I’m actually a qualified aromatherapist (although I’ve never worked at it professionally) so I’m really into the uses of essential oils and I have a great appreciation of the importance of fragrance and scent.  I, personally, love candle-based oil diffusers because of the combination of candlelight and scent, but I appreciate that this may not be a safe option for everyone, in which case I would suggest you use an electric (battery-operated) diffuser and look at other ways to benefit from ambient lighting.  As you’ve probably guessed, similar comments apply to scented candles.

NB: if you want to use essential oils, please read up on them so you understand how to store them to preserve them and how to use them safely.

Bonus tip: if you're someone who has a problem getting up on dark mornings, use citrus or menthol scents to help.  Perhaps you could make a point of lighting your diffuser as your sunlight alarm clock runs its cycle or put a few drops of essential oil on your pillow so you can breath it in as you lie there.

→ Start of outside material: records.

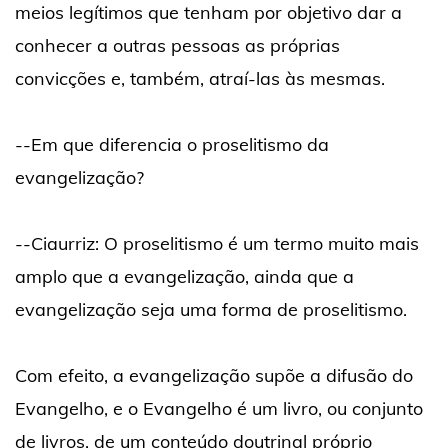
meios legítimos que tenham por objetivo dar a
conhecer a outras pessoas as próprias
convicções e, também, atraí-las às mesmas.
--Em que diferencia o proselitismo da
evangelização?
--Ciaurriz: O proselitismo é um termo muito mais
amplo que a evangelização, ainda que a
evangelização seja uma forma de proselitismo.
Com efeito, a evangelização supõe a difusão do
Evangelho, e o Evangelho é um livro, ou conjunto
de livros, de um conteúdo doutrinal próprio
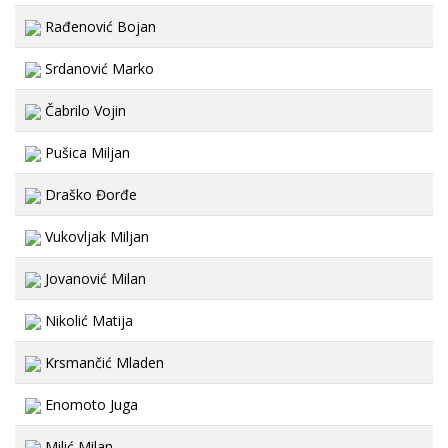
Rađenović Bojan
Srdanović Marko
Čabrilo Vojin
Pušica Miljan
Draško Đorđe
Vukovljak Miljan
Jovanović Milan
Nikolić Matija
Krsmančić Mladen
Enomoto Juga
Milić Milan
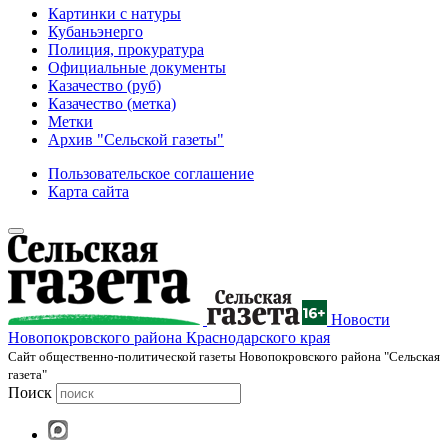
Картинки с натуры
Кубаньэнерго
Полиция, прокуратура
Официальные документы
Казачество (руб)
Казачество (метка)
Метки
Архив "Сельской газеты"
Пользовательское соглашение
Карта сайта
Новости
Новопокровского района Краснодарского края
Cайт общественно-политической газеты Новопокровского района "Сельская
газета"
Поиск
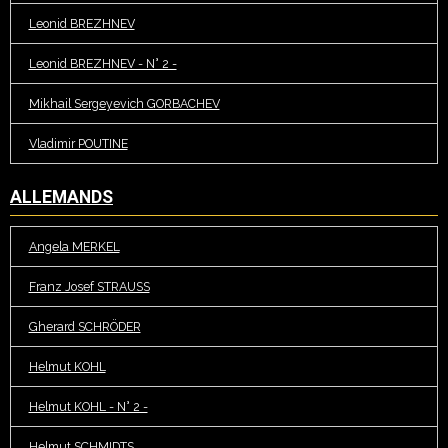
Leonid BREZHNEV
Leonid BREZHNEV - N° 2 -
Mikhail Sergeyevich GORBACHEV
Vladimir POUTINE
ALLEMANDS
Angela MERKEL
Franz Josef STRAUSS
Gherard SCHRÖDER
Helmut KOHL
Helmut KOHL - N° 2 -
Helmut SCHMIDTS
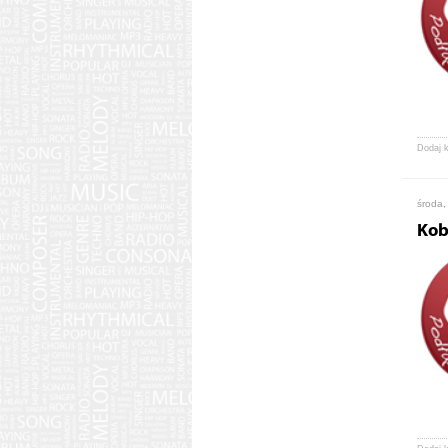
Dodaj 
środa,
Kob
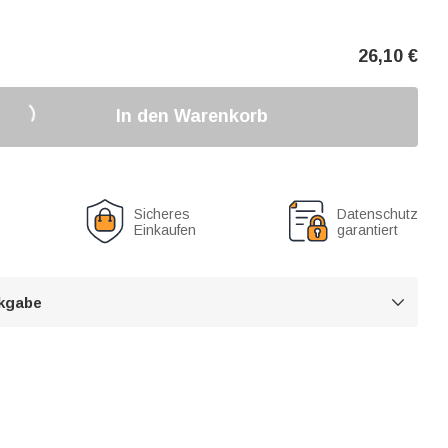
26,10
€
In den Warenkorb
Sicheres
Datenschutz
Einkaufen
garantiert
kgabe

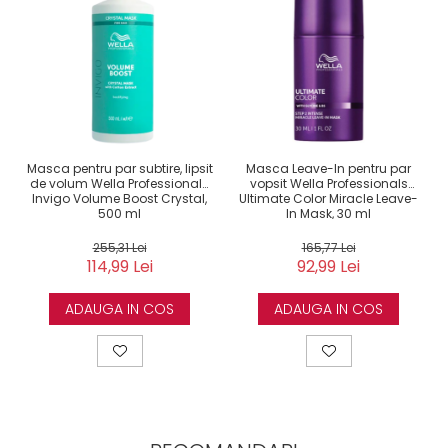
Masca pentru par subtire, lipsit
Masca Leave-In pentru par
de volum Wella Professionals
vopsit Wella Professionals
Invigo Volume Boost Crystal,
Ultimate Color Miracle Leave-
500 ml
In Mask, 30 ml
255,31 Lei
165,77 Lei
114,99 Lei
92,99 Lei
ADAUGA IN COS
ADAUGA IN COS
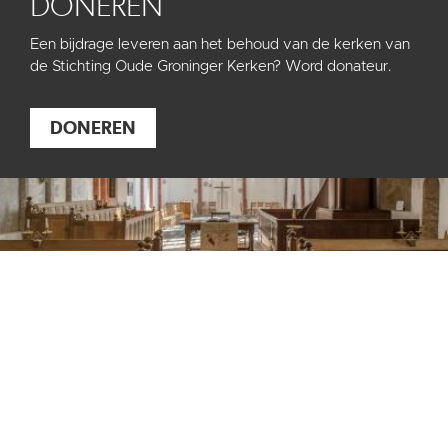
DONEREN
Een bijdrage leveren aan het behoud van de kerken van
de Stichting Oude Groninger Kerken? Word donateur.
DONEREN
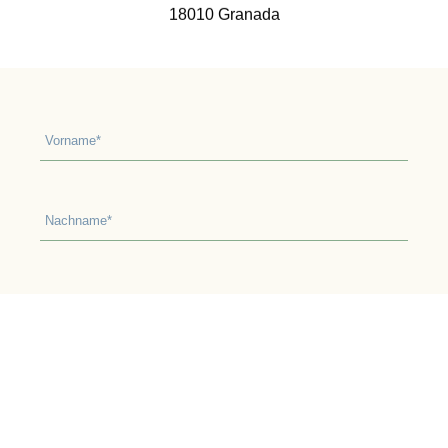
18010 Granada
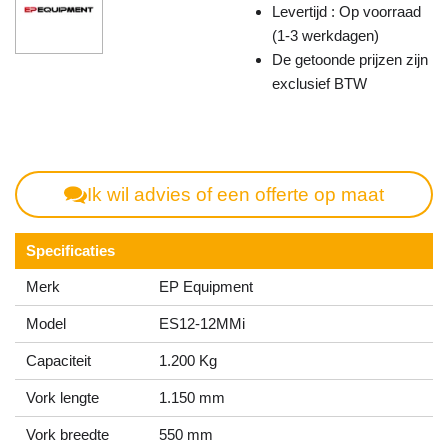
Levertijd : Op voorraad
(1-3 werkdagen)
De getoonde prijzen zijn
exclusief BTW
Ik wil advies of een offerte op maat
Specificaties
Merk
EP Equipment
Model
ES12-12MMi
Capaciteit
1.200 Kg
Vork lengte
1.150 mm
Vork breedte
550 mm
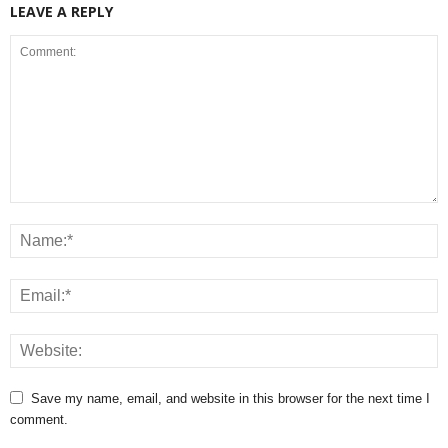
LEAVE A REPLY
Save my name, email, and website in this browser for the next time I
comment.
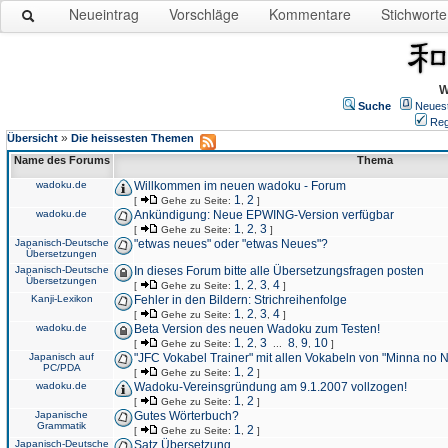
Neueintrag
Vorschläge
Kommentare
Stichworte
W
Suche
Neues
Reg
»
Übersicht
Die heissesten Themen
Name des Forums
Thema
wadoku.de
Willkommen im neuen wadoku - Forum
1
2
[
Gehe zu Seite:
,
]
wadoku.de
Ankündigung: Neue EPWING-Version verfügbar
1
2
3
[
Gehe zu Seite:
,
,
]
Japanisch-Deutsche
"etwas neues" oder "etwas Neues"?
Übersetzungen
Japanisch-Deutsche
In dieses Forum bitte alle Übersetzungsfragen posten
Übersetzungen
1
2
3
4
[
Gehe zu Seite:
,
,
,
]
Kanji-Lexikon
Fehler in den Bildern: Strichreihenfolge
1
2
3
4
[
Gehe zu Seite:
,
,
,
]
wadoku.de
Beta Version des neuen Wadoku zum Testen!
1
2
3
8
9
10
[
Gehe zu Seite:
,
,
...
,
,
]
Japanisch auf
"JFC Vokabel Trainer" mit allen Vokabeln von "Minna no 
PC/PDA
1
2
[
Gehe zu Seite:
,
]
wadoku.de
Wadoku-Vereinsgründung am 9.1.2007 vollzogen!
1
2
[
Gehe zu Seite:
,
]
Japanische
Gutes Wörterbuch?
Grammatik
1
2
[
Gehe zu Seite:
,
]
Japanisch-Deutsche
Satz Übersetzung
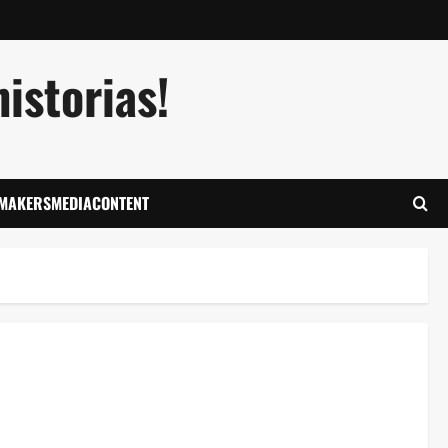
istorias!
LMAKERSMEDIACONTENT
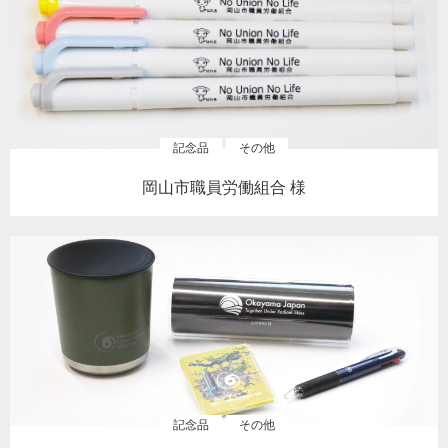
記念品
その他
岡山市職員労働組合 様
記念品
その他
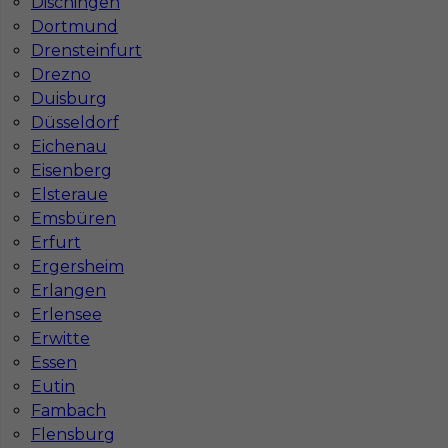
Dischingen
Dortmund
Drensteinfurt
Drezno
Duisburg
Düsseldorf
Eichenau
Ekipa budowlana - praca w Niemczech
Eisenberg
Elsteraue
Kategoria
Prace budowlane
,
Murarz
Emsbüren
Lokalizacja
Niemcy
,
Aachen
Erfurt
Ergersheim
Wymagane języki
Niemiecki komunikatywny
Erlangen
Stawka
16 - 20 € / h
Erlensee
Erwitte
Essen
Eutin
Fambach
Flensburg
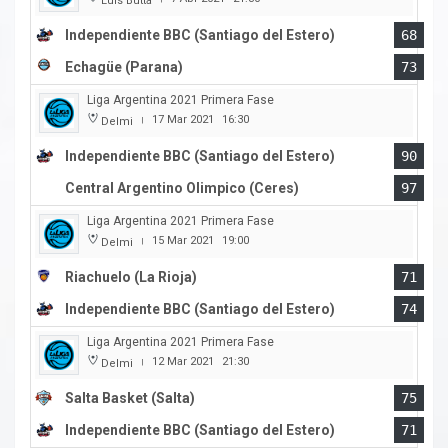
Luis Butta
Independiente BBC (Santiago del Estero)
68
Echagüe (Parana)
73
Liga Argentina 2021 Primera Fase
17 Mar 2021
16:30
Delmi
|
Independiente BBC (Santiago del Estero)
90
Central Argentino Olimpico (Ceres)
97
Liga Argentina 2021 Primera Fase
15 Mar 2021
19:00
Delmi
|
Riachuelo (La Rioja)
71
Independiente BBC (Santiago del Estero)
74
Liga Argentina 2021 Primera Fase
12 Mar 2021
21:30
Delmi
|
Salta Basket (Salta)
75
Independiente BBC (Santiago del Estero)
71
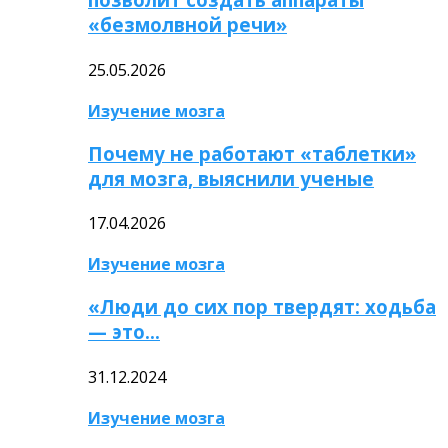
«безмолвной речи»
25.05.2026
Изучение мозга
Почему не работают «таблетки»
для мозга, выяснили ученые
17.04.2026
Изучение мозга
«Люди до сих пор твердят: ходьба
— это…
31.12.2024
Изучение мозга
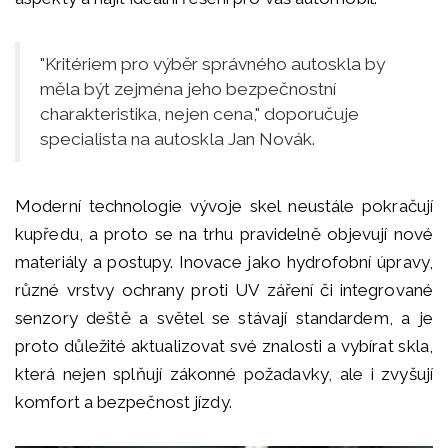
"Kritériem pro výběr správného autoskla by
měla být zejména jeho bezpečnostní
charakteristika, nejen cena," doporučuje
specialista na autoskla Jan Novák.
Moderní technologie vývoje skel neustále pokračují
kupředu, a proto se na trhu pravidelně objevují nové
materiály a postupy. Inovace jako hydrofobní úpravy,
různé vrstvy ochrany proti UV záření či integrované
senzory deště a světel se stávají standardem, a je
proto důležité aktualizovat své znalosti a vybírat skla,
která nejen splňují zákonné požadavky, ale i zvyšují
komfort a bezpečnost jízdy.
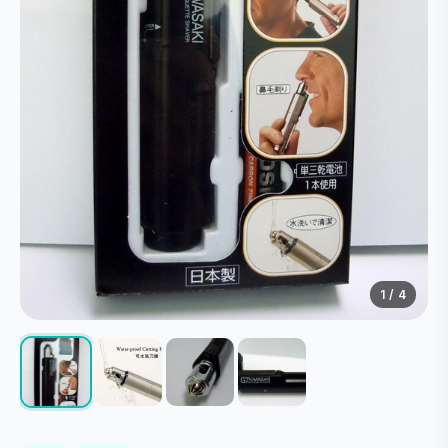
1
/ 4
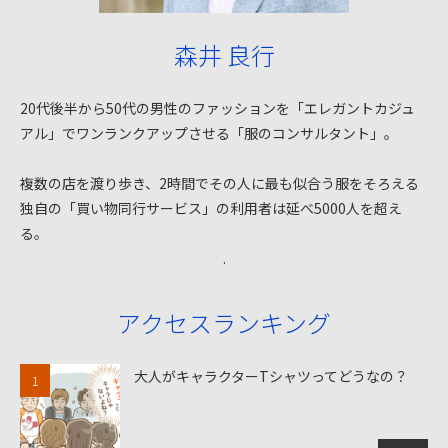
森井 良行
20代後半から50代の男性のファッションを「エレガントカジュ
アル」でワンランクアップさせる「服のコンサルタント」。
複数の店を渡り歩き、2時間でその人に最も似合う服をそろえる
独自の「買い物同行サービス」の利用者は延べ5000人を超え
る。
.
アクセスランキング
大人がキャラクターTシャツってどうなの？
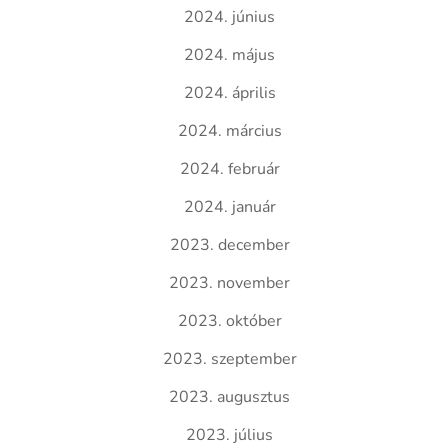
2024. június
2024. május
2024. április
2024. március
2024. február
2024. január
2023. december
2023. november
2023. október
2023. szeptember
2023. augusztus
2023. július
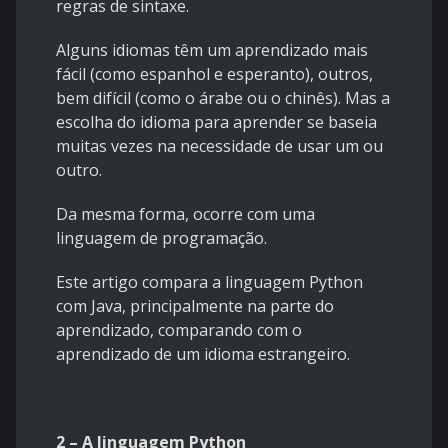
regras de sintaxe.
Alguns idiomas têm um aprendizado mais
fácil (como espanhol e esperanto), outros,
bem difícil (como o árabe ou o chinês). Mas a
escolha do idioma para aprender se baseia
muitas vezes na necessidade de usar um ou
outro.
Da mesma forma, ocorre com uma
linguagem de programação.
Este artigo compara a linguagem Python
com Java, principalmente na parte do
aprendizado, comparando com o
aprendizado de um idioma estrangeiro.
2 – A linguagem Python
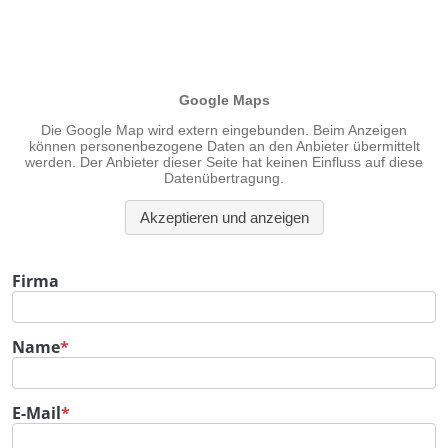
Firma
Pflichtfeld
Name
*
Pflichtfeld
E-Mail
*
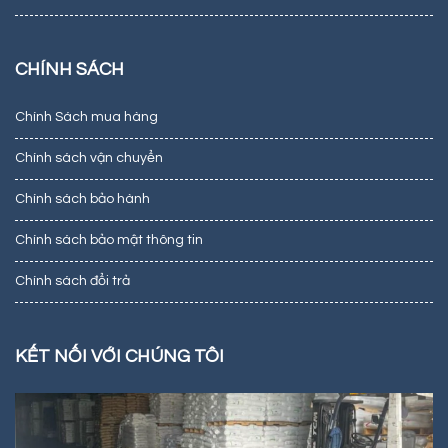
CHÍNH SÁCH
Chính Sách mua hàng
Chính sách vận chuyển
Chính sách bảo hành
Chính sách bảo mật thông tin
Chính sách đổi trả
KẾT NỐI VỚI CHÚNG TÔI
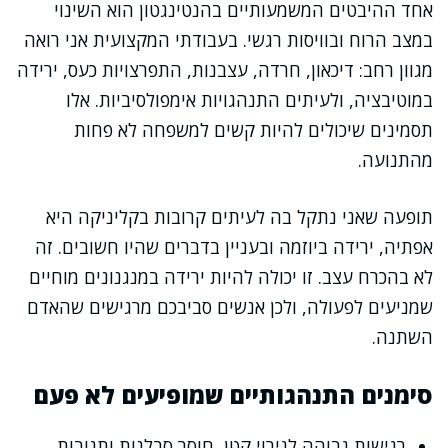
אחד ההיבטים המשמעותיים בהנטינגטון הוא השינוי
במצב הרוח ובוויסות רגשי. בעבודתי המקצועית אני רואה
מגוון רחב: דיכאון, חרדה, עצבנות, התפרצויות כעס, ירידה
במוטיבציה, ולעיתים התנהגויות אימפולסיביות. אלו
תסמינים שיכולים להיות קשים למשפחה לא פחות
מהתנועה.
תופעה שאני נתקל בה לעיתים קרובות בקליניקה היא
אפתיה, ירידה ביוזמה ובעניין בדברים שהיו חשובים. זה
לא בהכרח עצב. זו יכולה להיות ירידה במנגנונים מוחיים
שמניעים לפעולה, ולכן אנשים סביבכם מרגישים שהאדם
השתנה.
סימנים התנהגותיים שמופיעים לא פעם
רגישות גבוהה לגירוי קטן, חוסר סבלנות ותגובות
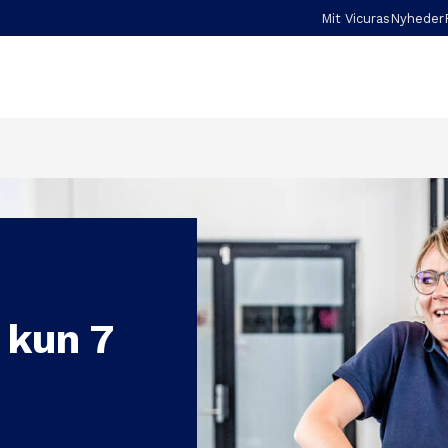
Mit Vicuras
Nyheder
 kun 7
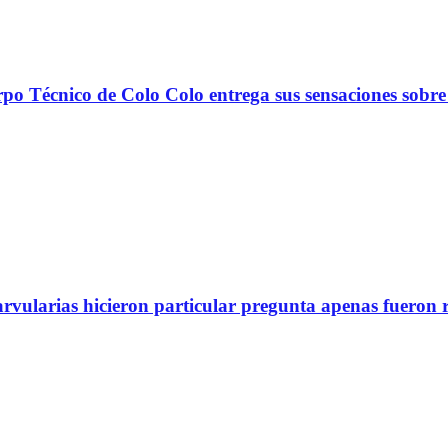
nico de Colo Colo entrega sus sensaciones sobre
arvularias hicieron particular pregunta apenas fueron 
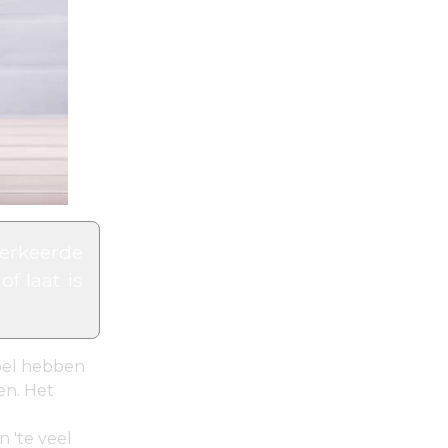
verkeerde
f laat is
doel hebben
en. Het
 'te veel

Light form 5 – ordinary candles and lanterns and LED lights

Like anyone and everyone else with an environmental conscience, I switch only use electricity (by which I include batteries), when I really need to and even in winter, I can’t justify significantly increasing my use of it, just because I can and it’s tempting to try to fight off the darkness outside by making full use of lights inside.  My solution is to use gentle lighting such as candles, paraffin (kerosene) lanterns and LED lights.  Again, think safety, if you have young children and/or bouncy dogs, you might want to stick with the LEDs, which don’t quite have the same quality as real candlelight (in my opinion) but are very good, can be coloured and can also be a lot safer.  They also use hardly any power, hence are an environmentally-friendly option.